Monday, March 3, 2008

Orpheus

As a poet, I have often wondered what it must have been like to be Orpheus, the great Greek granddaddy of rhapsodes, bards, and beatniks everywhere. I wonder what kind of a person he was like? Was he as amorous as Ovid, for instance, or more of a family man like Nabokov? Did he dress up and get drunk, like Dylan Thomas, for Halloween? When I picture Orpheus, for some reason, I can never get the picture of Harpo Marx out of my head. To each his own, I guess.

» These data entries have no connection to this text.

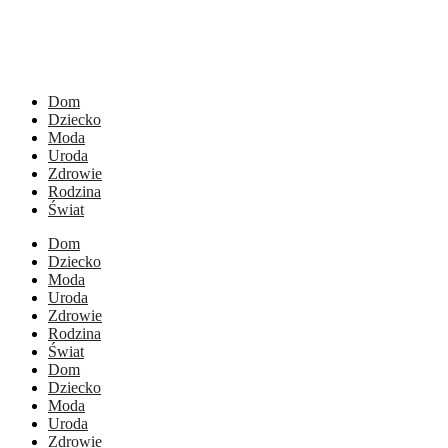
Dom
Dziecko
Moda
Uroda
Zdrowie
Rodzina
Świat
Dom
Dziecko
Moda
Uroda
Zdrowie
Rodzina
Świat
Dom
Dziecko
Moda
Uroda
Zdrowie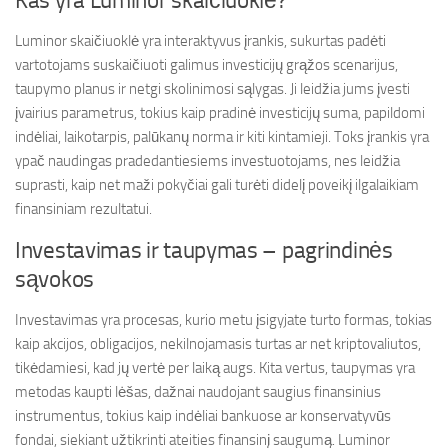
Kas yra Luminor skaičiuoklė?
Luminor skaičiuoklė yra interaktyvus įrankis, sukurtas padėti
vartotojams suskaičiuoti galimus investicijų grąžos scenarijus,
taupymo planus ir netgi skolinimosi sąlygas. Ji leidžia jums įvesti
įvairius parametrus, tokius kaip pradinė investicijų suma, papildomi
indėliai, laikotarpis, palūkanų norma ir kiti kintamieji. Toks įrankis yra
ypač naudingas pradedantiesiems investuotojams, nes leidžia
suprasti, kaip net maži pokyčiai gali turėti didelį poveikį ilgalaikiam
finansiniam rezultatui.
Investavimas ir taupymas – pagrindinės
sąvokos
Investavimas yra procesas, kurio metu įsigyjate turto formas, tokias
kaip akcijos, obligacijos, nekilnojamasis turtas ar net kriptovaliutos,
tikėdamiesi, kad jų vertė per laiką augs. Kita vertus, taupymas yra
metodas kaupti lėšas, dažnai naudojant saugius finansinius
instrumentus, tokius kaip indėliai bankuose ar konservatyvūs
fondai, siekiant užtikrinti ateities finansinį saugumą. Luminor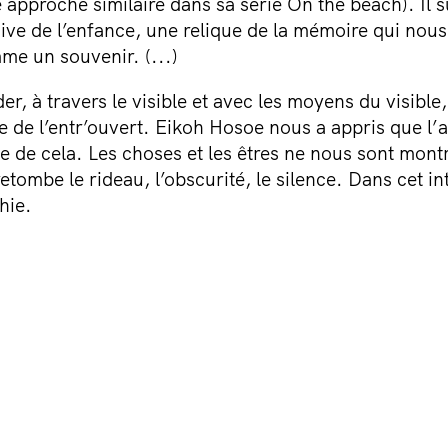
approche similaire dans sa série On the beach). Il 
ve de l’enfance, une relique de la mémoire qui nous
me un souvenir. (...)
der, à travers le visible et avec les moyens du visible,
 de l’entr’ouvert. Eikoh Hosoe nous a appris que l’ap
ble de cela. Les choses et les êtres ne nous sont mon
etombe le rideau, l’obscurité, le silence. Dans cet inte
hie.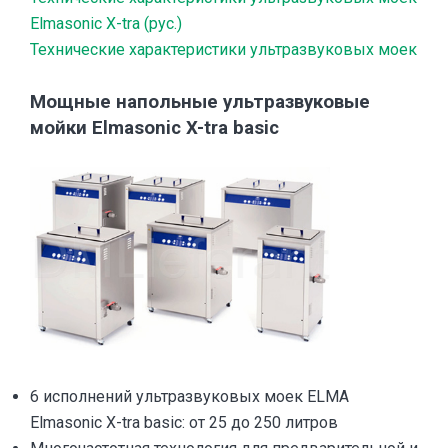
Elmasonic X-tra (рус.)
Технические характеристики ультразвуковых моек
Мощные напольные ультразвуковые
мойки Elmasonic X-tra basic
6 исполнений ультразвуковых моек ELMA
Elmasonic X-tra basic: от 25 до 250 литров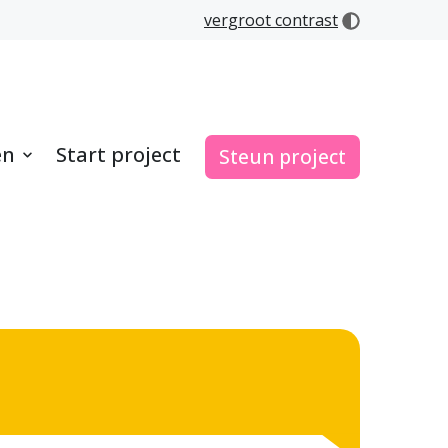
vergroot contrast
en
Start project
Steun project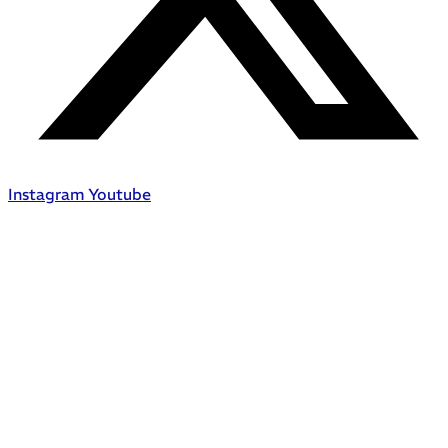
Instagram
Youtube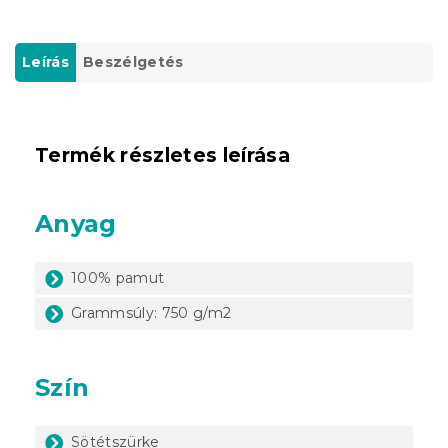
Leírás
Beszélgetés
Termék részletes leírása
Anyag
100% pamut
Grammsúly: 750 g/m2
Szín
Sötétszürke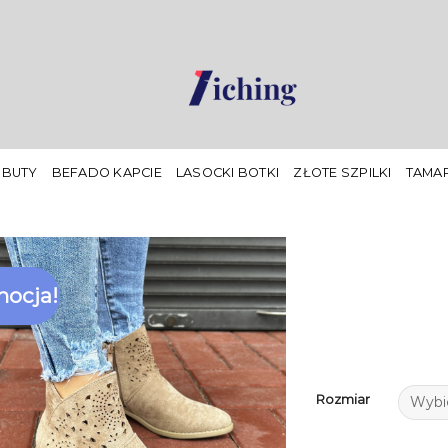
 BUTY
BEFADO KAPCIE
LASOCKI BOTKI
ZŁOTE SZPILKI
TAMAR
ocja!
Rozmiar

Although anybody beating on a pickle drum in Union Square Station could induce a few felicitous souls already on drugs or disposed toward motion to dance, it takes something extra special, I think, a little bit of latent madness, or maybe malice, to coax a Megalith to move, or a cliff to clap. I have a feeling Orpheus was such a man. I wonder if he and I would have been friends?


An Anthem for Orpheus


Some animals were gathered in a ring
Around a poet, playing with a song;
He sighed and plucked a solitary string,
“It’s music. What could possibly go wrong?”

The lion lying there, beside the lamb,
Drifted off to sleep in the tall grass;
Brooks trickled in, and so did boulders, and
Humanity stood up, as if at Mass.

He handled his equipment with such skill
He held a brief monopoly on sound.
He plucked another string, and then another—til
A mushroom cloud erupted over town.

Some say this was the first experiment
Mixing religion, politics and art.
The town was made of music, not cement:
Construction in cement had yet to start.